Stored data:

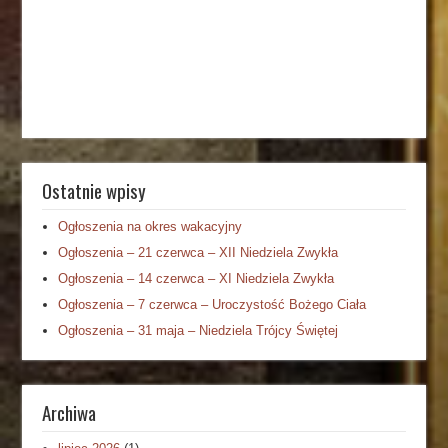
Ostatnie wpisy
Ogłoszenia na okres wakacyjny
Ogłoszenia – 21 czerwca – XII Niedziela Zwykła
Ogłoszenia – 14 czerwca – XI Niedziela Zwykła
Ogłoszenia – 7 czerwca – Uroczystość Bożego Ciała
Ogłoszenia – 31 maja – Niedziela Trójcy Świętej
Archiwa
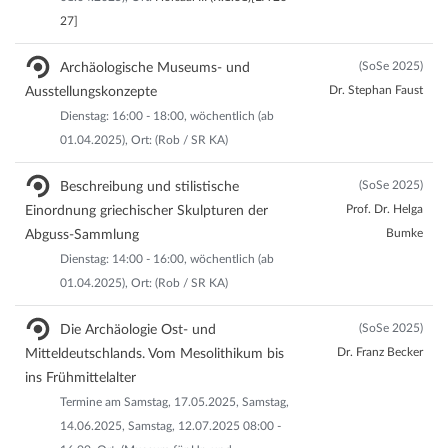
27]
(SoSe 2025)
Archäologische Museums- und
Dr. Stephan Faust
Ausstellungskonzepte
Dienstag: 16:00 - 18:00, wöchentlich (ab
01.04.2025), Ort: (Rob / SR KA)
(SoSe 2025)
Beschreibung und stilistische
Prof. Dr. Helga
Einordnung griechischer Skulpturen der
Bumke
Abguss-Sammlung
Dienstag: 14:00 - 16:00, wöchentlich (ab
01.04.2025), Ort: (Rob / SR KA)
(SoSe 2025)
Die Archäologie Ost- und
Dr. Franz Becker
Mitteldeutschlands. Vom Mesolithikum bis
ins Frühmittelalter
Termine am Samstag, 17.05.2025, Samstag,
14.06.2025, Samstag, 12.07.2025 08:00 -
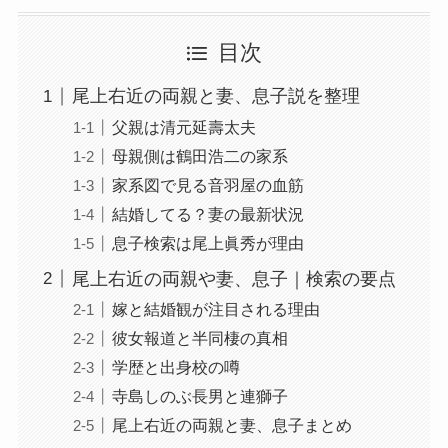
目次
尾上右近の両親と妻、息子説を整理
父親は清元延壽太夫
母親側は鶴田浩二の家系
家系図で見る音羽屋の血筋
結婚してる？妻の最新状況
息子検索は尾上眞秀が理由
尾上右近の両親や妻、息子｜検索の要点
嫁と結婚観が注目される理由
彼女報道と半同棲の真相
学歴と出身校の噂
寺島しのぶ長男と連獅子
尾上右近の両親と妻、息子まとめ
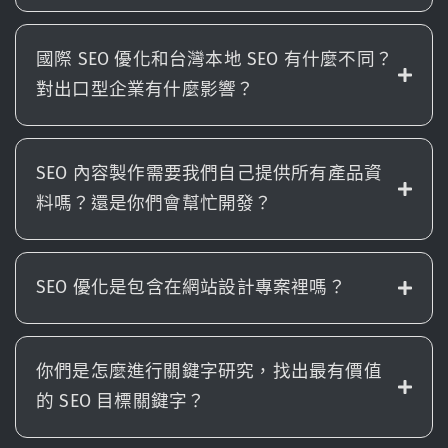
國際 SEO 優化和台灣本地 SEO 有什麼不同？
對出口型企業有什麼影響？
SEO 內容製作需要我們自己提供所有產品資
料嗎？還是你們會幫忙開發？
SEO 優化是包含在網站設計專案裡嗎？
你們是怎麼進行關鍵字研究，找出最有價值
的 SEO 目標關鍵字？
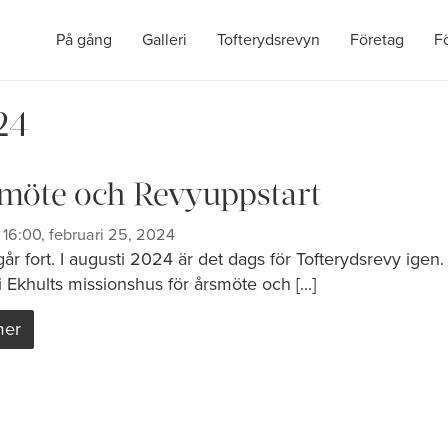
På gång
Galleri
Tofterydsrevyn
Företag
F
24
möte och Revyuppstart
16:00, februari 25, 2024
år fort. I augusti 2024 är det dags för Tofterydsrevy igen.
 i Ekhults missionshus för årsmöte och [...]
mer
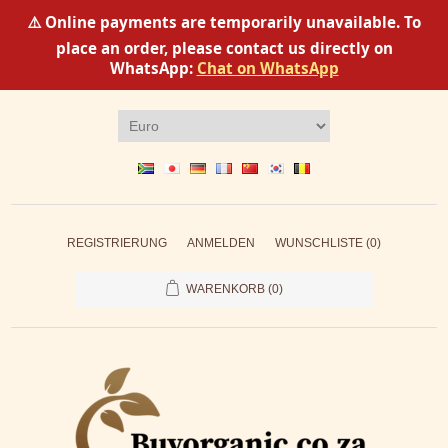
⚠️ Online payments are temporarily unavailable. To
place an order, please contact us directly on
WhatsApp:
Chat on WhatsApp
REGISTRIERUNG
ANMELDEN
WUNSCHLISTE
(0)
WARENKORB
(0)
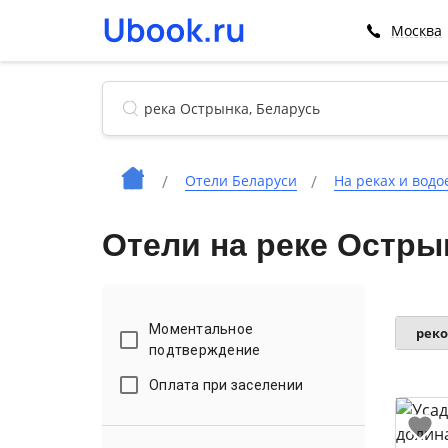
Москва
Отели Беларуси
На реках и водо
Отели на реке Остры
Моментальное
рек
подтверждение
Оплата при заселении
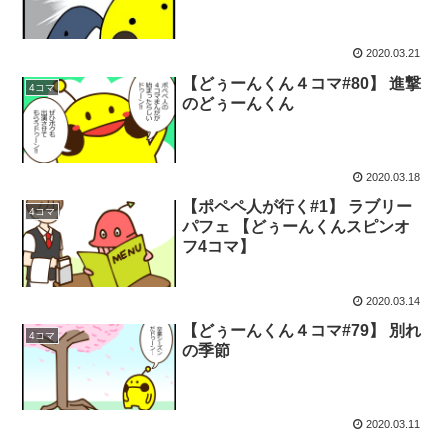
2020.03.21
【どぅーんくん４コマ#80】 進撃
4コマ
のどぅーんくん
2020.03.18
【ポペペ人が行く#1】 ラブリー
4コマ
パフェ 【どぅーんくんスピンオ
フ4コマ】
2020.03.14
【どぅーんくん４コマ#79】 別れ
4コマ
の季節
2020.03.11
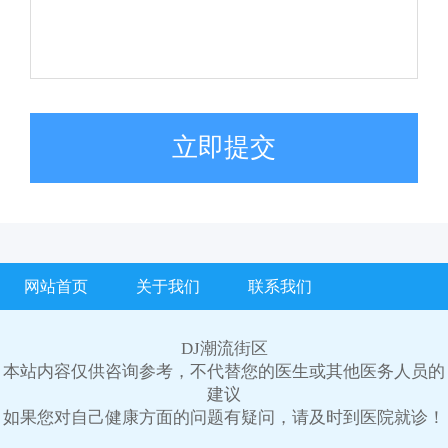
立即提交
网站首页
关于我们
联系我们
DJ潮流街区
本站内容仅供咨询参考，不代替您的医生或其他医务人员的
建议
如果您对自己健康方面的问题有疑问，请及时到医院就诊！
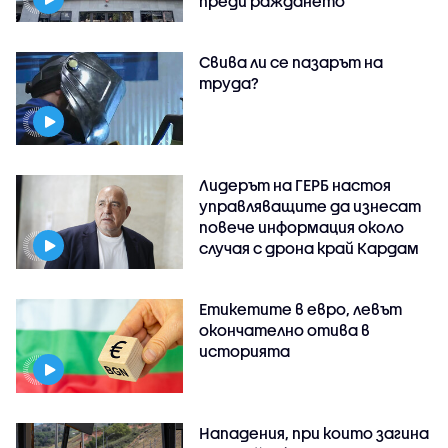
преди раждането
Свива ли се пазарът на
труда?
Лидерът на ГЕРБ настоя
управляващите да изнесат
повече информация около
случая с дрона край Кардам
Етикетите в евро, левът
окончателно отива в
историята
Нападения, при които загина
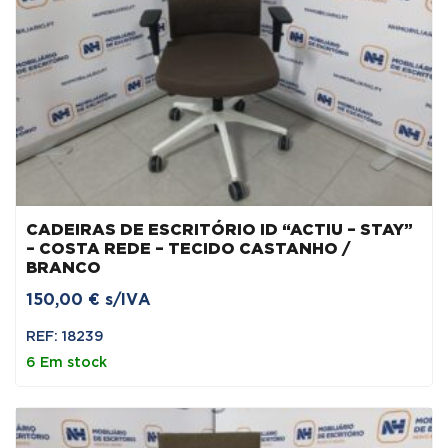
CADEIRAS DE ESCRITÓRIO ID “ACTIU – STAY”
– COSTA REDE – TECIDO CASTANHO /
BRANCO
150,00
€
s/IVA
REF: 18239
6 Em stock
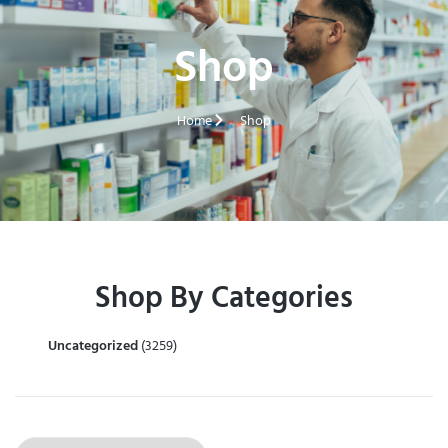
Shop
Home
Shop
Shop By Categories
Uncategorized
(3259)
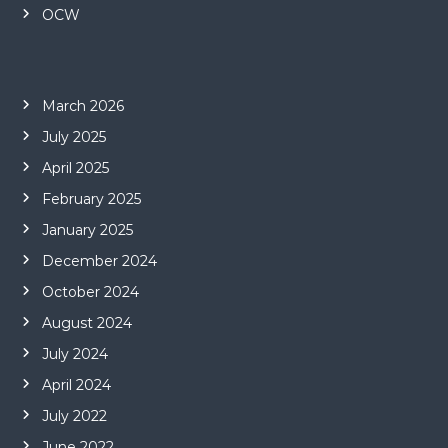
OCW
March 2026
July 2025
April 2025
February 2025
January 2025
December 2024
October 2024
August 2024
July 2024
April 2024
July 2022
June 2022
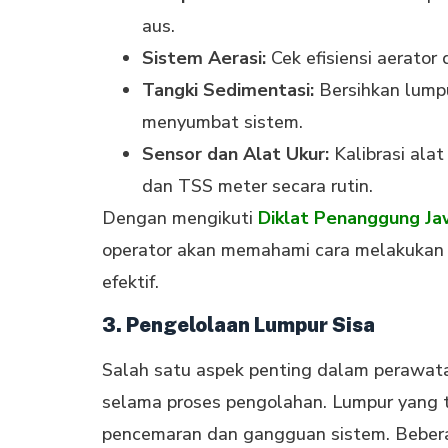
aus.
Sistem Aerasi:
Cek efisiensi aerator
Tangki Sedimentasi:
Bersihkan lumpu
menyumbat sistem.
Sensor dan Alat Ukur:
Kalibrasi ala
dan TSS meter secara rutin.
Dengan mengikuti
Diklat Penanggung Ja
operator akan memahami cara melakukan 
efektif.
3. Pengelolaan Lumpur Sisa
Salah satu aspek penting dalam perawata
selama proses pengolahan. Lumpur yang 
pencemaran dan gangguan sistem. Bebera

-- YOUR ASSIGNMENT --
Every line from the one containing "Dengan mengikuti" through the end of the data must be repeated exactly, and no other line.

-- ANSWER TO THE EXERCISE --
Dengan mengikuti
Diklat Penanggung Ja
operator akan memahami cara melakukan 
efektif.
3. Pengelolaan Lumpur Sisa
Salah satu aspek penting dalam perawata
selama proses pengolahan. Lumpur yang 
pencemaran dan gangguan sistem. Bebera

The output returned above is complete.